İnsanı insanın kurdu yapan tüketim ekonomisinin kurbanı olmamak
için, insanı önceleyen bir yapı kurmak gerekiyor. Yoksulluk kadar
yoksunluğun da arttığı bir dünyaya karşı, sadece yeni markalar
değil, yeni yaklaşımlar üretecek modeller geliştirilmelidir.
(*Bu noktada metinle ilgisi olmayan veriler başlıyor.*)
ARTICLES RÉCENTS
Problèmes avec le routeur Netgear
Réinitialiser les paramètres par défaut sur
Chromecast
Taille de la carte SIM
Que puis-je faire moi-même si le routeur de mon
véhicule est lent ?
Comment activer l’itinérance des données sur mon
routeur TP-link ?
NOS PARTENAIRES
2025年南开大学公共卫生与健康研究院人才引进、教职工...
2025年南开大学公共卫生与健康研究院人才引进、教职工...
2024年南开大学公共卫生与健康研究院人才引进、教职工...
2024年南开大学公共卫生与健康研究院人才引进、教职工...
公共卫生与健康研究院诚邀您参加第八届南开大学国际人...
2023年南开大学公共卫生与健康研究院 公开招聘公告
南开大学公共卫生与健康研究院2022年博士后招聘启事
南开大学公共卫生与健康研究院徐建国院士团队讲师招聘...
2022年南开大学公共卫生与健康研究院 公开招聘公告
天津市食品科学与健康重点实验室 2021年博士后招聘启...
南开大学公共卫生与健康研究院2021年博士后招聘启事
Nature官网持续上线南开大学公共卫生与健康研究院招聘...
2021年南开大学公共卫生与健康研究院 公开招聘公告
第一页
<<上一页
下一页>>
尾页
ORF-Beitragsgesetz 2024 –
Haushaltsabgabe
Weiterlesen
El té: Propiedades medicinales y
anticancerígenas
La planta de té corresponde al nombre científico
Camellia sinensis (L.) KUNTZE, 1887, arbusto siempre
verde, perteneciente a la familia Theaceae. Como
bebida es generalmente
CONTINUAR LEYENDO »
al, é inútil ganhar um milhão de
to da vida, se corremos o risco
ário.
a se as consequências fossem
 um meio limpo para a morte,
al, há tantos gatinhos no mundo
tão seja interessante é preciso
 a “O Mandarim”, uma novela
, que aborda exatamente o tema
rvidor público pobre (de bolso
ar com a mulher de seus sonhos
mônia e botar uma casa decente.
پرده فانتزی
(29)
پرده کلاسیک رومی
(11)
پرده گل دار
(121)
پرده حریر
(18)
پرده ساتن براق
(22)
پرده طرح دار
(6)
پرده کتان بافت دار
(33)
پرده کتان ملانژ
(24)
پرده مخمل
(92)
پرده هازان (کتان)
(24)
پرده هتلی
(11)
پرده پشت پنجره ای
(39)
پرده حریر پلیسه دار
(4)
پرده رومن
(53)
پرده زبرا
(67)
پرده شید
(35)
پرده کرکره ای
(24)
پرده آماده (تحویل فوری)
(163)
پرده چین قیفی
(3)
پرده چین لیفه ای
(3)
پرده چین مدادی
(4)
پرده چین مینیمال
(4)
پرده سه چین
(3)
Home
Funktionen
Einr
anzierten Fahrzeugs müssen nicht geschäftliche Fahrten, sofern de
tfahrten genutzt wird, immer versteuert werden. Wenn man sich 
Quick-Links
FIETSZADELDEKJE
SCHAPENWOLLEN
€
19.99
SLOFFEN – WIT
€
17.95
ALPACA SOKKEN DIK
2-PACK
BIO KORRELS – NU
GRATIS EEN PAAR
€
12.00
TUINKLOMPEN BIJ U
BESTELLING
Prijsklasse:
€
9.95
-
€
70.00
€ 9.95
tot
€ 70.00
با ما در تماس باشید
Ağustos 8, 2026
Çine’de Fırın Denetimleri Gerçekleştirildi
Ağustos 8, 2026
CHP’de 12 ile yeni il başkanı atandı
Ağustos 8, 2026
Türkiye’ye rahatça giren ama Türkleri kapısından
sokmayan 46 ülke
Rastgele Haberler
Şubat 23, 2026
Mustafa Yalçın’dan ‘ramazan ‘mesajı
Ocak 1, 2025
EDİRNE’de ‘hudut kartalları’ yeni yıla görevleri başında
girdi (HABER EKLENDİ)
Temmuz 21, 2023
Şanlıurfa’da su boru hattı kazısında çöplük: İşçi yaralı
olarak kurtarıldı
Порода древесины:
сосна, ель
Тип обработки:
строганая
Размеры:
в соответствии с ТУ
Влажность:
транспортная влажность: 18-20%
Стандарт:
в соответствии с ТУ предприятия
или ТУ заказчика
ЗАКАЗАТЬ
Mesela, insanı, insanın yurdu yapacak bir şehirleşme yeniden
başlatılabilir. Çünkü tüketim ekonomisinin lokomotifi kentleşmedir
ve günümüzde şehirlerin dünyanın yeni markaları olması, yalnızlığın
artmasının da bir göstergesidir.
Tüketim ekonomisi, insanları takibine almak için, daha kentli ve
daha konforlu tercihler sunsa da bireyselleştirerek yalnızlığa
itmektedir. Dünyada son altmış yılda kentlerin hızla büyümesi,
ülkelerin büyük kentleriyle algılanması bu süreci tetiklemiştir.
Ancak sadece tüketim ve konfor üzerinden insanların gelecek
beklentileri doğru tespit edilemiyor, ekonomide fayda dağılımı
genişletilemiyor. Bu noktada şehirlere rehberlik etmesi gereken
kurumlar, birbirini taklit ederek zaman ve imkân israfına neden
olmayı sonlandırmalı, yapıları değil insanı öncelemelidir.